In the L2 it changes, we go from 1.25 MB for the P-Core cores to 2 MB, and from 2 MB in the E-Core to 4 MB in a configuration for the first 8 clusters for the first (2 MB per core
An astonishing total: 32 MB of L2 and 36 MB of L3
The sum is simple at this point: 68MB of total cache without adding the L1 where there is no change as such other than the named amount. In other words, we went from 44MB in total with Alder Lake for these two caches to 68 MB of Raptor Lakean augmentation of 54.54%. Also, Raptor Lake will have better latency than Alder Lake as you adjust the cache block size, so performance will take off a bit here.
As the diagram shows in a simpler way, the architecture will actually have the cache assigned per core as follows: 2 MB for each Raptor Cove Core and 1 MB for each Gracemont Corei.e. Intel has put a 2:1 parity between the P-Cores and E-Cores for the L2.
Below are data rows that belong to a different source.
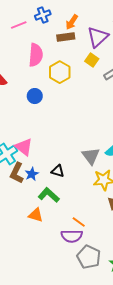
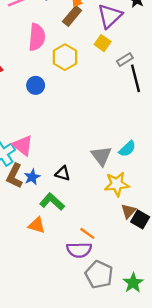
brown rectangle: (66, 37) -> (72, 16), turned -42

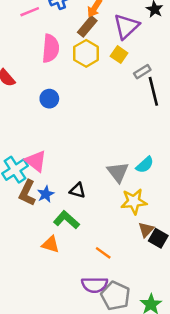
yellow hexagon: (65, 57) -> (86, 53), moved
purple semicircle: (79, 250) -> (95, 285), moved

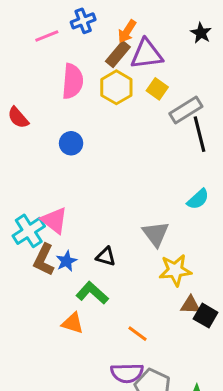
purple triangle: (126, 26) -> (147, 54), moved, turned 36
gray rectangle: (142, 72) -> (186, 110), size x1.5
cyan semicircle: (145, 165) -> (198, 199), moved
brown triangle: (146, 230) -> (190, 305), turned 49

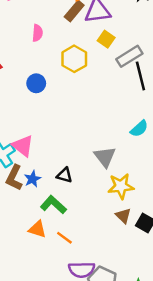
pink semicircle: (73, 81) -> (37, 33), size x0.6
yellow hexagon: (116, 87) -> (74, 59), moved
brown triangle: (190, 305) -> (123, 216), moved, turned 42
orange line: (138, 334) -> (64, 238), moved

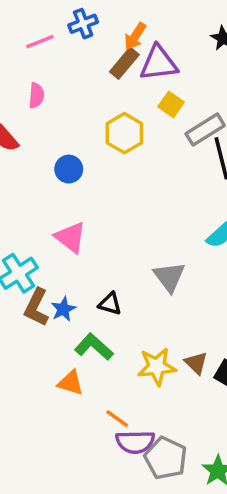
pink semicircle: (37, 33) -> (36, 95), moved
pink triangle: (23, 146) -> (71, 237), moved
yellow star: (121, 186) -> (157, 367), moved
orange line: (64, 238) -> (117, 419), moved

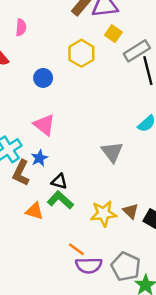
black triangle: (110, 304) -> (59, 182), moved
blue star: (63, 309) -> (39, 158), moved
orange triangle: (71, 383) -> (34, 211), moved
gray pentagon: (166, 458) -> (126, 267), moved

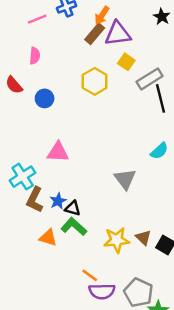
blue circle: (43, 78) -> (45, 98), moved
pink triangle: (44, 125) -> (58, 152), turned -35
blue star: (39, 158) -> (58, 201), moved

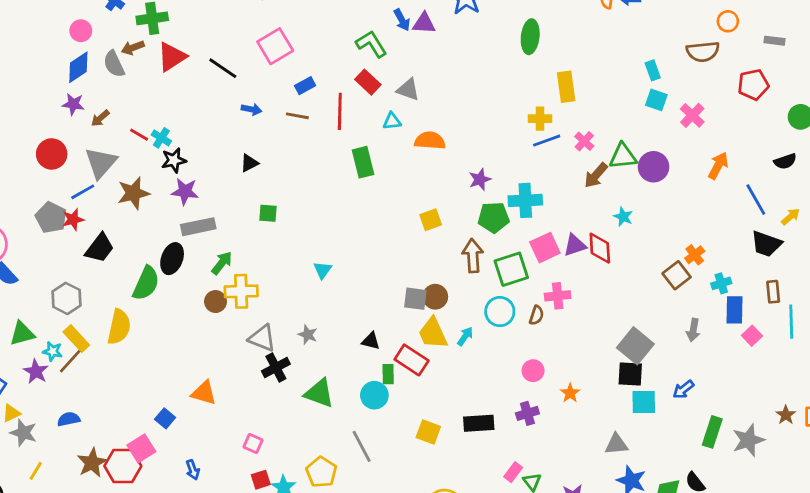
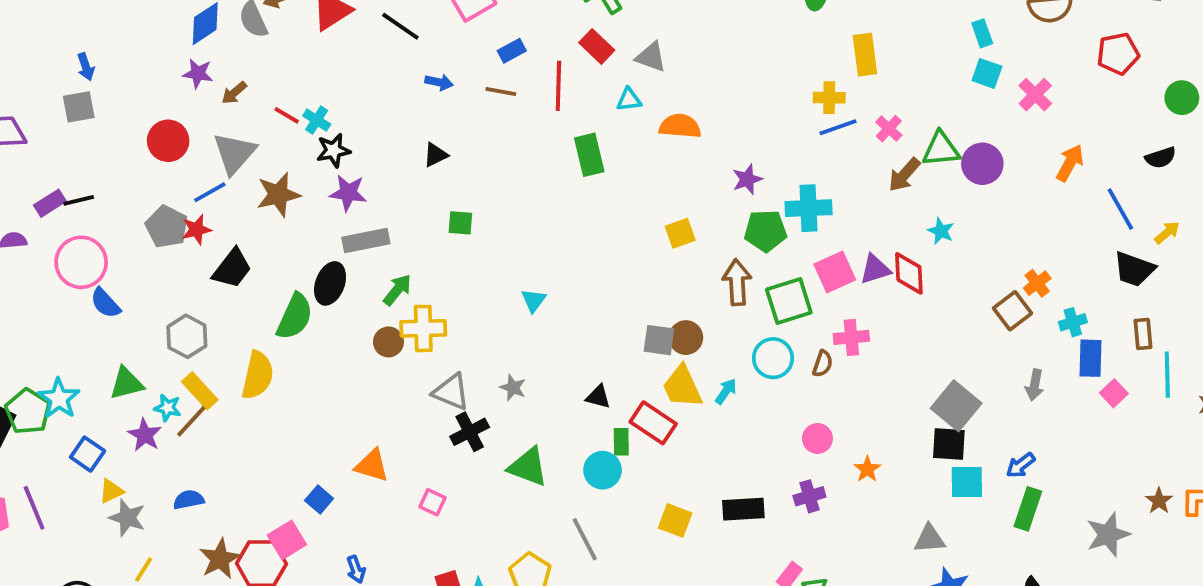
green rectangle: (712, 432) -> (1028, 509), moved
pink square: (253, 444) -> (433, 502), moved

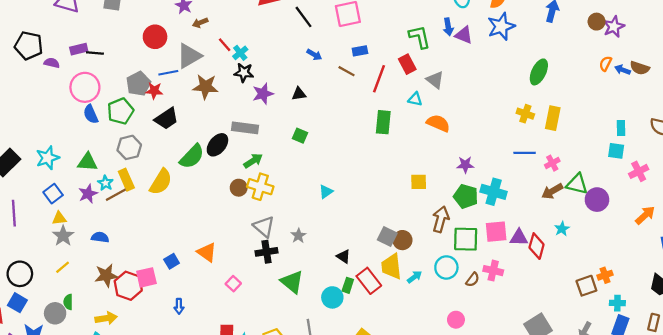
cyan square: (987, 73) -> (616, 151), turned -30
yellow cross: (829, 98) -> (525, 114), moved
purple star: (348, 193) -> (263, 94), moved, turned 30
green pentagon: (28, 411) -> (120, 111), moved

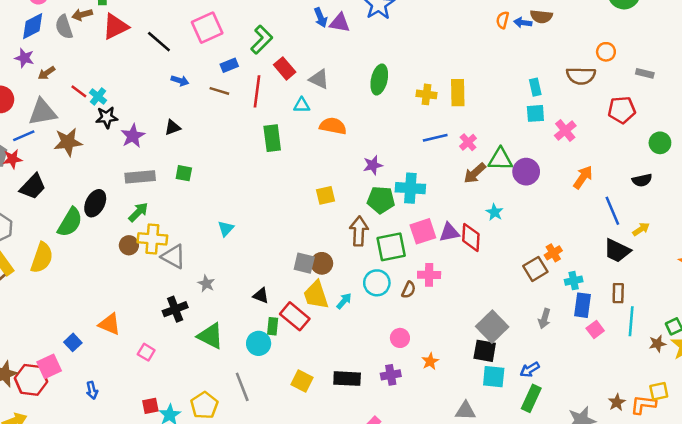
green L-shape: (420, 37) -> (262, 40), moved, turned 70
gray triangle: (189, 56) -> (42, 112), turned 32
green ellipse: (539, 72) -> (379, 79), moved
gray rectangle: (245, 128) -> (140, 177), moved
gray triangle: (264, 227) -> (173, 257), moved

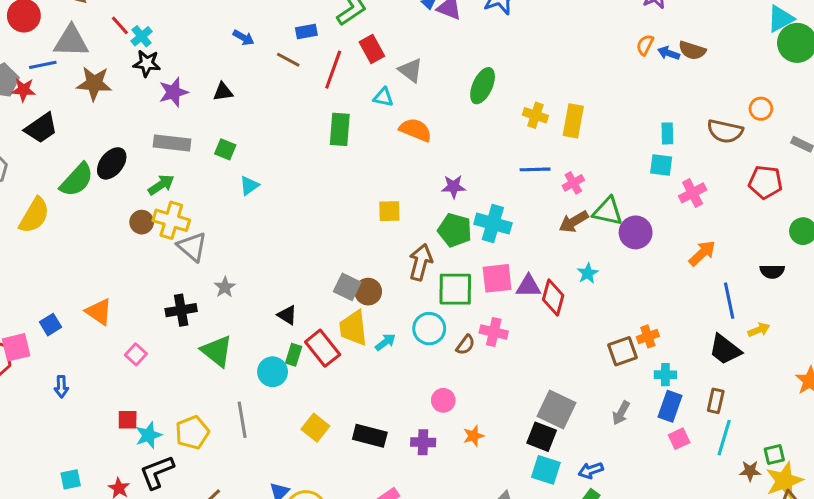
cyan triangle: (226, 229) -> (249, 186), moved
gray square: (492, 327) -> (556, 410), turned -32

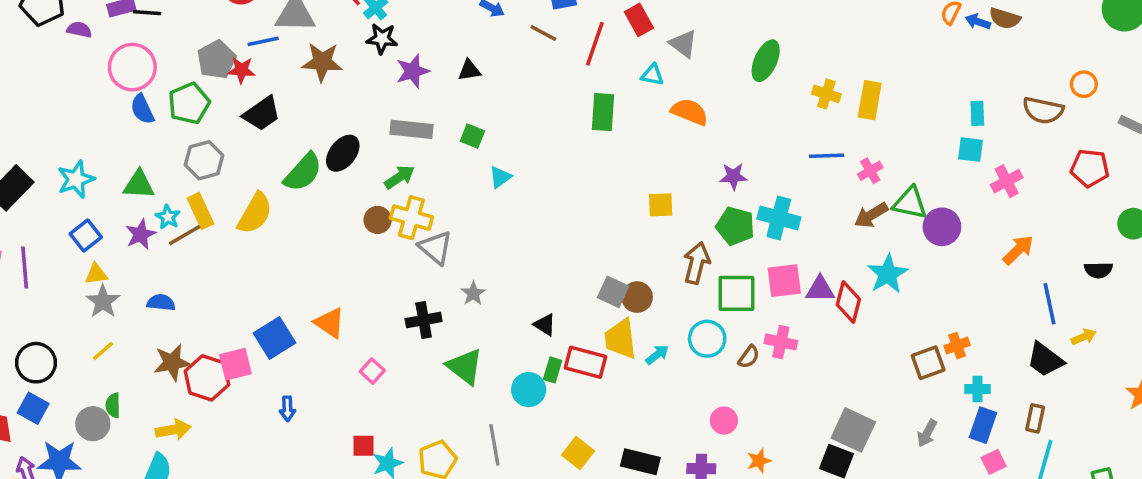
cyan star: (588, 273) -> (888, 274), size x1.6
blue square: (50, 325) -> (274, 338), size x1.6
red rectangle: (323, 348) -> (585, 362), turned -36

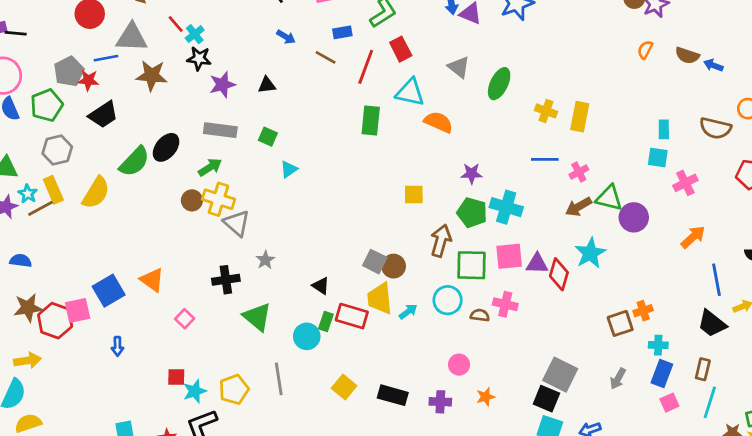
blue arrow: (978, 22) -> (713, 65), moved
gray triangle: (683, 44) -> (459, 67), moved
cyan triangle: (652, 75) -> (410, 92), size x1.6
brown semicircle: (749, 357) -> (480, 315), turned -120

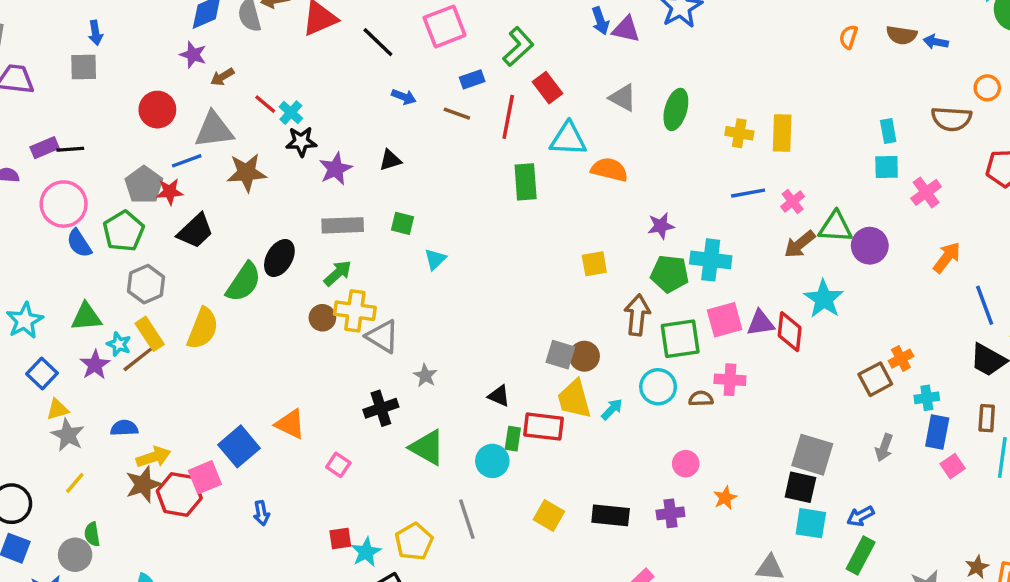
yellow arrow: (28, 360) -> (153, 457), moved

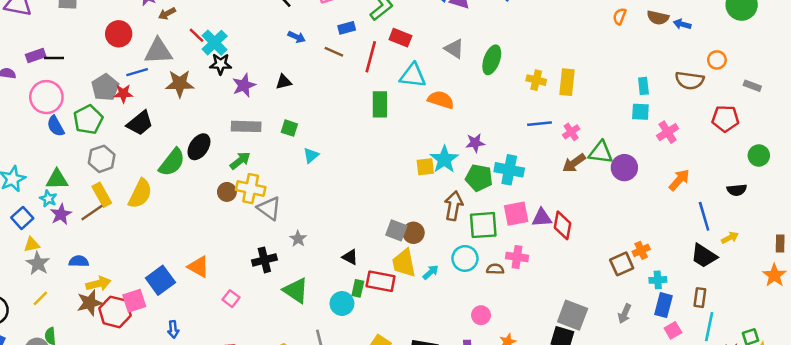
red rectangle: (547, 88) -> (400, 38), turned -35
cyan cross: (291, 113) -> (215, 43), size x1.5
cyan star: (824, 299) -> (444, 159), moved
cyan star: (119, 344) -> (48, 199), moved

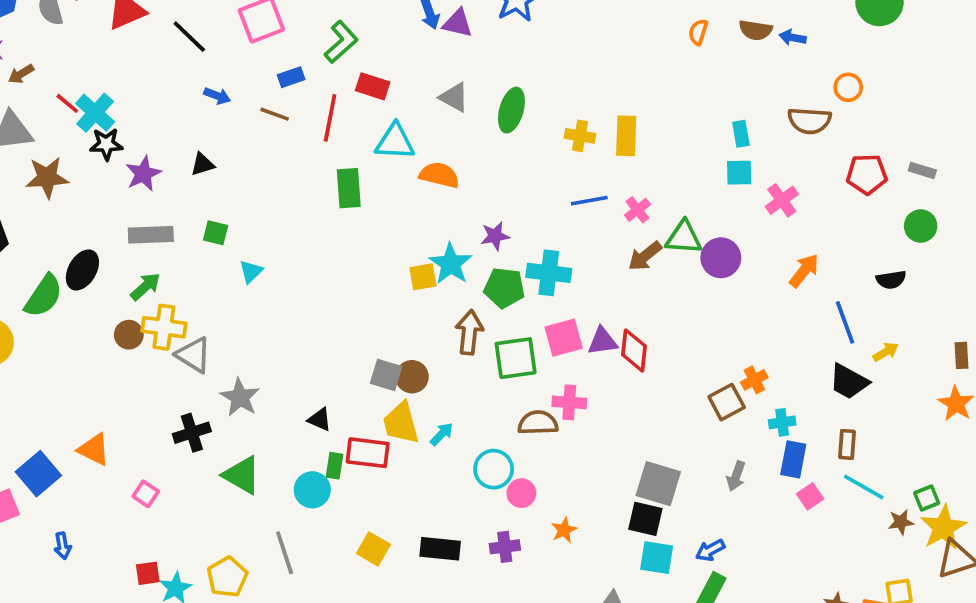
gray rectangle: (752, 86) -> (922, 170), moved
gray star: (298, 239) -> (240, 397), size x1.5
cyan circle: (465, 258) -> (494, 469), moved
brown semicircle: (495, 269) -> (538, 423), size x1.5
cyan line: (709, 327) -> (864, 487), turned -68

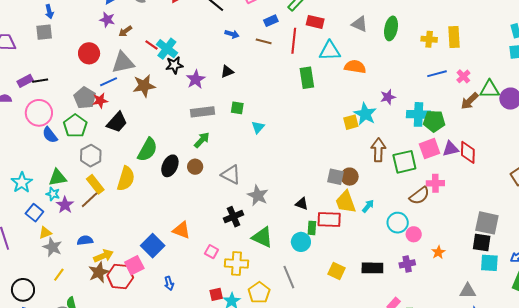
black ellipse: (82, 270) -> (170, 166), moved
green pentagon: (504, 288) -> (434, 121), moved
yellow cross: (164, 327) -> (237, 264), moved
brown semicircle: (538, 423) -> (419, 196), turned 150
On the other hand, with the L3, a different directive and parity is followed for each 3MB cluster, but individually we have 3 MB for each P-Core Raptor Cove and 1.33 MB for each Gracemont E-Core. This shows that E-Cores need a lot of L2 cache and are very lightly dependent on L3.
Therefore, it is assumed that the Core 14 Meteor Lake Being a major architectural leap, these proportions will change again, but only for the E-Cores, which seem to follow a similar path in their L2 and L3, going from 4 MB for the first to 3 MBwhich should increase the size of the second to compensate for the imbalance produced.